GSA Annual Meeting in Denver, Colorado, USA - 2016

Paper No. 176-17
Presentation Time: 9:00 AM-6:30 PM


EDWARDS, Benjamin R.1, POLLOCK, Meagen2, KOCHTITZKY, William1 and ENGEN, Carl-Lars3, (1)Department of Earth Sciences, Dickinson College, 28 N. College Street, Carlisle, PA 17013, (2)Department of Geology, The College of Wooster, 944 College Mall, Wooster, OH 44691, (3)Department of Geology, Beloit College, 700 College Street, Box 777, Beloit, WI 53511,

Documentation of the internal structures of volcanoes are critical for understanding how edifices are built over time, especially for glaciovolcanoes, which have rarely formed historically and are inaccessible during eruptions.
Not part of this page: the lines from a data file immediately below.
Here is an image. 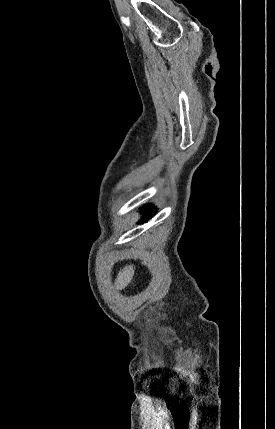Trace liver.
Segmentation results:
<instances>
[{
	"label": "liver",
	"mask_w": 275,
	"mask_h": 429,
	"mask_svg": "<svg viewBox=\"0 0 275 429\" xmlns=\"http://www.w3.org/2000/svg\"><path fill=\"white\" fill-rule=\"evenodd\" d=\"M133 275H134L133 265L125 266L122 270H120L115 280L116 288L117 289L125 288L132 280Z\"/></svg>",
	"instance_id": "obj_1"
}]
</instances>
We have been unraveling the internal structure of a complex glaciovolcanic ridge (tindar) in southwestern Iceland for the past 5 years in order to better understand the sequence of events that built the ridge. Undirhlidar ridge is ~5 km long, and has been dissected by two different aggregate mines along its axis. The northern mine (Undirhlidar quarry) is inactive and has walls up to 40 m in height that fully expose several critical stratigraphic relationships including multiple sequences of separate pillow lava flows, cross-cutting dikes that locally feed overlying pillow flows, and ridge parallel, continuous massive jointed basaltic units that may be the remnants of internal lava supply networks. The second quarry, ~3 km to the southwest (Vatnsskard quarry) is presently active and continually has new exposures. This quarry only penetrates halfway through the width of the ridge but has ~500 m of exposure along strike. It also has remnants of what appears to be the internal magma distributary system, and many components clearly show evidence that they were (and some still are) open lava tubes. While both quarries contain excellent exposures, many of the structures are difficult to safely access or are inaccessible due to mining activity. In order to overcome access issues, we have used Structure-from-Motion techniques to make 3-D maps of the quarry walls. A series of overlapping pictures were taken from points constrained with D-GPS using a Trimble GeoXH data logger and external antennae. The image locations with corrected positions were imported into Photoscan software to create a point cloud representative for each quarry and to derive a Digital Elevation Model with a reported vertical resolution of less than 1 m. Field testing of a preliminary, low resolution DEM shows that measurements of dyke widths on the DEM have errors of ~5% relative to measurements on the ground. Measurements made from the field-generated DEM will provide significantly better constraints on deposit thicknesses and volume estimates compared to traditional methods of estimating unit thicknesses on vertical faces.